Field army during the Napoleonic Wars

The Army of Bohemia was a coalition field army during the War of the Sixth Coalition in 1813–1814. It was under the command of the Austrian field marshal Karl Philipp zu Schwarzenberg. In addition to commanding the field army, Schwarzenberg was also the supreme allied commander and the commander of the Austrian army in Bohemia.

The Army of Bohemia was formed by placing the Austrian, Russian and Prussian corps in Bohemia under a single command. The Russian and Prussian corps were commanded by Michael Andreas Barclay de Tolly, who was subordinate to Schwarzenberg. Schwarzenberg's command was designated the Army of Bohemia on 1 May 1813. His chief of staff was Joseph Radetzky and all three coalition sovereigns—Emperor Francis I of Austria, Tsar Alexander I of Russia and King Frederick William III of Prussia—stayed at his headquarters. Including reserves and guards, the Army of Bohemia contained 127,435 Austrians, 78,200 Russians and 44,907 Prussians. This included well over half of Austria's front-line troops.

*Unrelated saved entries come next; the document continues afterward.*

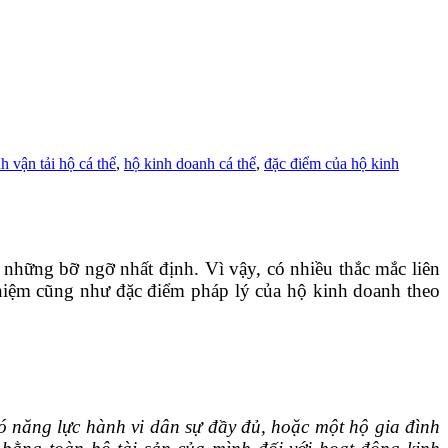
h vận tải hộ cá thể
,
hộ kinh doanh cá thể
,
đặc điểm của hộ kinh
những bỡ ngỡ nhất định. Vì vậy, có nhiều thắc mắc liên
i niệm cũng như đặc điểm pháp lý của hộ kinh doanh theo
 năng lực hành vi dân sự đầy đủ, hoặc một hộ gia đình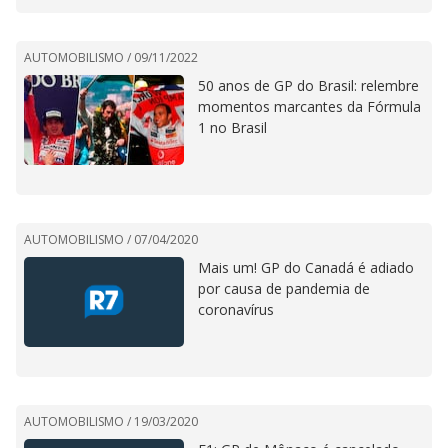
AUTOMOBILISMO /
09/11/2022
50 anos de GP do Brasil: relembre
momentos marcantes da Fórmula
1 no Brasil
AUTOMOBILISMO /
07/04/2020
Mais um! GP do Canadá é adiado
por causa de pandemia de
coronavírus
AUTOMOBILISMO /
19/03/2020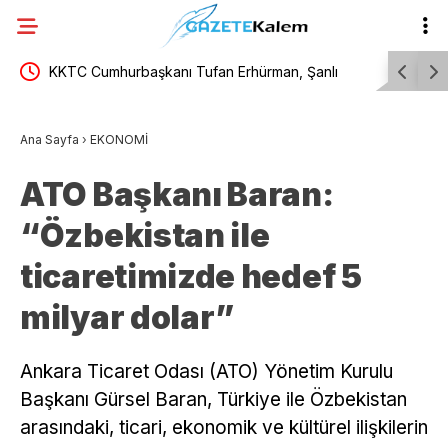
 parti
KKTC Cumhurbaşkanı Tufan Erhürman, Şanlı
Bilgesu E
er mi?
Erenköy Direnişi’nin 62’nci yıl dönümü törenine
Ana Sayfa
›
EKONOMİ
katıldı
ATO Başkanı Baran:
“Özbekistan ile
ticaretimizde hedef 5
milyar dolar”
Ankara Ticaret Odası (ATO) Yönetim Kurulu
Başkanı Gürsel Baran, Türkiye ile Özbekistan
arasındaki, ticari, ekonomik ve kültürel ilişkilerin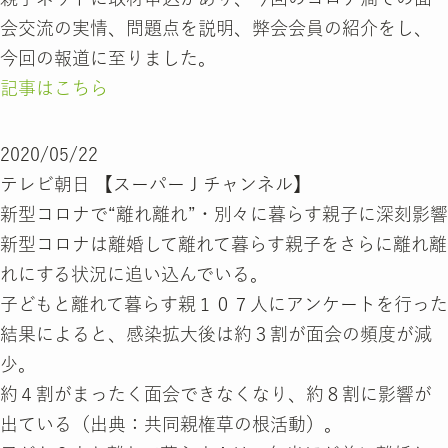
会交流の実情、問題点を説明、弊会会員の紹介をし、
今回の報道に至りました。
記事はこちら
2020/05/22
テレビ朝日 【スーパーＪチャンネル】
新型コロナで“離れ離れ”・別々に暮らす親子に深刻影響
新型コロナは離婚して離れて暮らす親子をさらに離れ離
れにする状況に追い込んでいる。
子どもと離れて暮らす親１０７人にアンケートを行った
結果によると、感染拡大後は約３割が面会の頻度が減
少。
約４割がまったく面会できなくなり、約８割に影響が
出ている（出典：共同親権草の根活動）。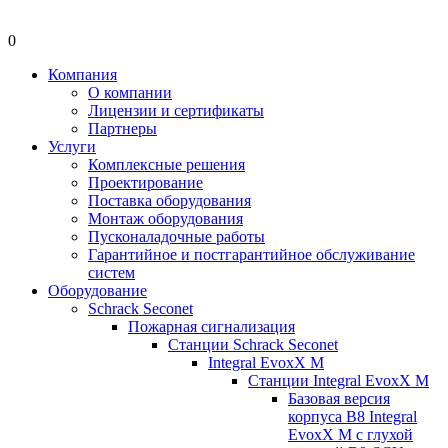
0
Компания
О компании
Лицензии и сертификаты
Партнеры
Услуги
Комплексные решения
Проектирование
Поставка оборудования
Монтаж оборудования
Пусконаладочные работы
Гарантийное и постгарантийное обслуживание
систем
Оборудование
Schrack Seconet
Пожарная сигнализация
Станции Schrack Seconet
Integral EvoxX M
Станции Integral EvoxX M
Базовая версия
корпуса B8 Integral
EvoxX M с глухой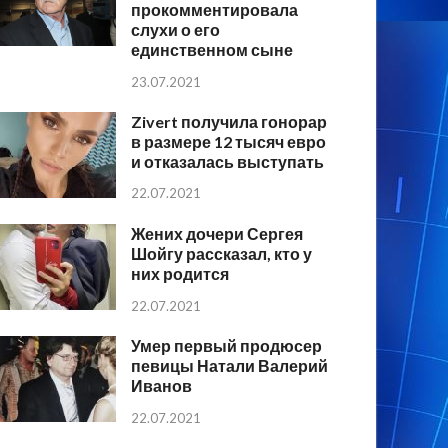
прокомментировала
слухи о его
единственном сыне
23.07.2021
Zivert получила гонорар
в размере 12 тысяч евро
и отказалась выступать
22.07.2021
Жених дочери Сергея
Шойгу рассказал, кто у
них родится
22.07.2021
Умер первый продюсер
певицы Натали Валерий
Иванов
22.07.2021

The Army of Bohemia crossed the frontier into Saxony on 22 August. It was defeated and suffered 38,000 casualties and the loss of 40 guns in the Battle of Dresden (26–27 August). Pursued back into Bohemia, it fought a successful defence in the Battle of Kulm on 29–30 August 1813. With the Army of Silesia, it was victorious in the Battle of Leipzig (16–19 October), after which it pushed across Germany and invaded France. Schwarzenberg placed a portion of the Army of Bohemia under the command of Gebhard Leberecht von Blücher of the Army of Silesia for the Battle of La Rothière on 1 February 1814. Afterwards, the armies separated again, although both advanced on Paris. The Army of Bohemia captured Bar-sur-Aube (27 February) and was victorious in the Battle of Arcis-sur-Aube (20–21 March). It entered Paris on 31 March, effectively bringing the war to an end.